Exercise description -> Find the line that holds "전 세계를 대공황의 두려움에 떨게 만들고 있다. 하나의 경제권인 유로" in the material below. Output that line and each one after it exactly, but not the pictures.

---

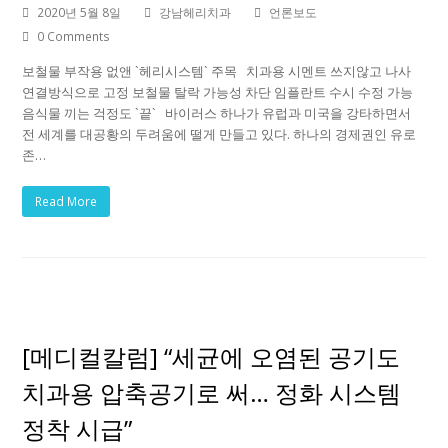
2020년 5월 8일
강남헤리치과
언론보도
0 Comments
보철물 부작용 없앤 `헤리시스템` 주목 치과용 시멘트 쓰지않고 나사
연결방식으로 고정 보철물 탈락 가능성 차단 임플란트 수시 수정 가능
음식물 끼는 걱정도 `끝` 바이러스 하나가 유럽과 미국을 강타하면서
전 세계를 대공황의 두려움에 떨게 만들고 있다. 하나의 경제권인 유로
존…
Read More
[메디컬칼럼] “세균에 오염된 공기도
치과용 압축공기로 써… 정화 시스템
정착 시급”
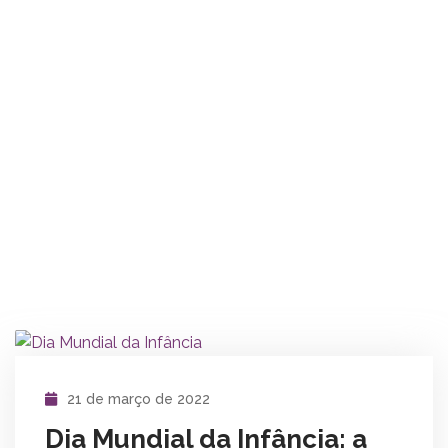
21 de março de 2022
Dia Mundial da Infância: a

---

Solution for this task ->
전 세계를 대공황의 두려움에 떨게 만들고 있다. 하나의 경제권인 유로
존…
Read More
[메디컬칼럼] “세균에 오염된 공기도
치과용 압축공기로 써… 정화 시스템
정착 시급”
21 de março de 2022
Dia Mundial da Infância: a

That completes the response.